Standard Drive functionality where the organization can store all of the document templates it needs for its various supplier (pre)qualification and sourcing events.

Easy Query Audit Trails: When you bring up an Event in DeepStream, you can see a history of every action that was taken at every step by every participant (buyer, collaborator, supplier rep, etc.), filter, and export at any time.

Great Help Library:
DeepStream has a very extensive help library that is organized by role and process, to help an average user find the help they are looking for based on where they are in their sourcing process. It also has a built in advanced search function (powered by a custom in-house AI-backed search algorithm trained ONLY on all of the help documentation they have available) that can quickly find the right section of the right document with a reasonably detailed search request. This AI also powers their integrated chat/online help function that can handle full natural language questions and guides the user to right help quickly and easily (if the help exists). Since their help library covers every function on their platform, as well as best practice sourcing processes, the help bot is able to direct a user to the guidance they need and complete a help request roughly 80% of the time.

The DeepStream platform, including all help documentation, is fully translated into English, French, Spanish, and Portuguese.

Easy Integrations:
Out of the box ERPs include IFS and Dynamics, which are the two most common in the mid-market in their target industries, but they can (and have) integrated with other ERPs and P2P/AP systems. They’ve also integrated with supplier qualification and certification systems (like Avetta) and you can expect more integrations as time goes on. They built on to allow them to integrate with any platform they need to quickly, easily, and in a standard fashion.

Easy Account Management:
In the DeepStream system, it’s really easy to define collaborator organizations, user accounts, notifications, and system preferences (around currency, notification, etc.). Remember, one of the main goals was efficiency, so the idea is that organizations and users can configure event templates precisely to their needs so it’s super easy for buyers to kick off and complete sourcing events.

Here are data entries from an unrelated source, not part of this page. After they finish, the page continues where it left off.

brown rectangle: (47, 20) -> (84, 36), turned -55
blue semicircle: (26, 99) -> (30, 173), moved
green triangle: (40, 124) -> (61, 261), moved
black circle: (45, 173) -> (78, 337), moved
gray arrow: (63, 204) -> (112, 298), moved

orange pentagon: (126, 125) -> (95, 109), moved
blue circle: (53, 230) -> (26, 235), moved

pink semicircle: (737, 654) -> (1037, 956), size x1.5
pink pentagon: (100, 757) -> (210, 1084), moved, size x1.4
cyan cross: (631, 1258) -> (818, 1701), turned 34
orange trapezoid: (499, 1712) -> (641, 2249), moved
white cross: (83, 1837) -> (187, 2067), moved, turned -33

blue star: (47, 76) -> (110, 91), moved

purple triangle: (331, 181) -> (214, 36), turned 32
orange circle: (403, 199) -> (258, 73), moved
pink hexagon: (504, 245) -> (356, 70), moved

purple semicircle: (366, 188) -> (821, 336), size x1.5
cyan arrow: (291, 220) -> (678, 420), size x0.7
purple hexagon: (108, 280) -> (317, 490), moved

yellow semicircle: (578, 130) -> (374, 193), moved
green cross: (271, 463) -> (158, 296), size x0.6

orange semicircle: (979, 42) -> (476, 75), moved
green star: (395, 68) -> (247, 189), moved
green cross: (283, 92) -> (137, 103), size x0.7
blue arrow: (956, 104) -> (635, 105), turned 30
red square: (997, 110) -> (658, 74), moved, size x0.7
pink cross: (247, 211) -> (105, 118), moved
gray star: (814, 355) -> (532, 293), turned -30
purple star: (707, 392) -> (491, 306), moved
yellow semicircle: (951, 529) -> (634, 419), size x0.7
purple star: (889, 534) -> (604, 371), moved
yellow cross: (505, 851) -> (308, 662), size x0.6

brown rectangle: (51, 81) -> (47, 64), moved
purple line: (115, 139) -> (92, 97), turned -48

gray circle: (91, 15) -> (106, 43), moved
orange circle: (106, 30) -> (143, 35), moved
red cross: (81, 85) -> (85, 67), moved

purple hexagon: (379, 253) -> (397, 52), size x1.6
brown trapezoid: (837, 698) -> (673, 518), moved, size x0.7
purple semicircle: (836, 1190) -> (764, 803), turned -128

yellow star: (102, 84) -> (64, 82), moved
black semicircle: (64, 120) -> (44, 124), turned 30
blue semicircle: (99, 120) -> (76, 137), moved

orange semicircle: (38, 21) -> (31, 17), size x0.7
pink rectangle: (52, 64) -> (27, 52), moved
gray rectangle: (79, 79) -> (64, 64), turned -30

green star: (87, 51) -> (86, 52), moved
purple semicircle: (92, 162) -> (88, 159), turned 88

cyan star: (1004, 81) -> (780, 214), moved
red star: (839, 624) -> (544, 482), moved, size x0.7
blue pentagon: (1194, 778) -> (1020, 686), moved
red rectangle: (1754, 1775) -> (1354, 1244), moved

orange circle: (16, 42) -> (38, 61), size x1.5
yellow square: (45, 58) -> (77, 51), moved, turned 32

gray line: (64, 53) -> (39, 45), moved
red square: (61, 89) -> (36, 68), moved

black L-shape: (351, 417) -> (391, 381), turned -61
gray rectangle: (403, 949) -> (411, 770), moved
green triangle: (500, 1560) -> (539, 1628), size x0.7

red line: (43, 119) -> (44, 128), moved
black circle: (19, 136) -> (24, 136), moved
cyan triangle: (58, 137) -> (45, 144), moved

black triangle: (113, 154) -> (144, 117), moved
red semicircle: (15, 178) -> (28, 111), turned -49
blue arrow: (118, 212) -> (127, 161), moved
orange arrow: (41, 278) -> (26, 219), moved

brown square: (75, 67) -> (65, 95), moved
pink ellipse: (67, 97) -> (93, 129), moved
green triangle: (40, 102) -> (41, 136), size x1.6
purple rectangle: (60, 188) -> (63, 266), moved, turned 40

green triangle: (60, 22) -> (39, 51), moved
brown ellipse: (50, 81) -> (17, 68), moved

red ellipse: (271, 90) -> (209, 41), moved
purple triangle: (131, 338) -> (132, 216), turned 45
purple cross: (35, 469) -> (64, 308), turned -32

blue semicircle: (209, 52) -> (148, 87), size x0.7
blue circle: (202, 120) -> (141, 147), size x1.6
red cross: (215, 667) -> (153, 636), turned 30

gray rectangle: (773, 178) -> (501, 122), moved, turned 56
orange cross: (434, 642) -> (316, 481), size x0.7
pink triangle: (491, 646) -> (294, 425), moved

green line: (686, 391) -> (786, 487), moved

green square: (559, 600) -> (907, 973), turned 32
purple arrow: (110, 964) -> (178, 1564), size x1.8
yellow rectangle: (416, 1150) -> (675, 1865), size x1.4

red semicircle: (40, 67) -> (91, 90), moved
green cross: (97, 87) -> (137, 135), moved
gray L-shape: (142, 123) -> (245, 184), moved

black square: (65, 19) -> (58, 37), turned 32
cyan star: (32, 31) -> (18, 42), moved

Terminology Customization:
DeepStream understands that one of the biggest hurdle to adoption is trying to force an organization to switch to terminology they are not used to. Thus, in their system, the super use can define the language used in all system elements at each step of the event template. For example, some jurisdictions in the world might use bid envelope terminology, others might use bid package, the private sector just wants RFP, and so on. All of this terminology is customizable as needed.

Coming Soon!

As per our intro, they are constantly developing and a few features coming soon include:

  • Enhanced evaluation functionality with more auto-computed differentials/savings potentials and advanced ranking/weighting capability based on calculations;
  • Integrated e-Signature powered by Verify — which will be available at all stages of supplier interaction, as you may require an NDA to be signed before you can even invite a supplier for a bid
  • Microsoft teams and Slack for communications and reminders (which is in beta now)
  • More Language Support: the entire platform, including the entire help library, can be internationalized to a new language within three weeks; languages are being added based on customer prioritization

Coming Later

  • More Out-of-the-Box Supplier Certification/Qualification/Risk Integrations: to help buyers certify and qualify new suppliers for their operations without leaving the DeepStream platform
  • Category Template Library: they have a number they can set you up with if you don’t have any; right now they help you get your current (Excel) templates and processes templated
  • Supplier [onboarding] Questionnaires: there are best practice templates out there for IT/Cyber Security, Personal Data Protection, Health & Safety, regulations like the GSCA, etc. and no need for each organization to create their own from scratch; right now they will share what they have on request [enhanced onboarding is one of their newest capabilities and, as such, is still under active development]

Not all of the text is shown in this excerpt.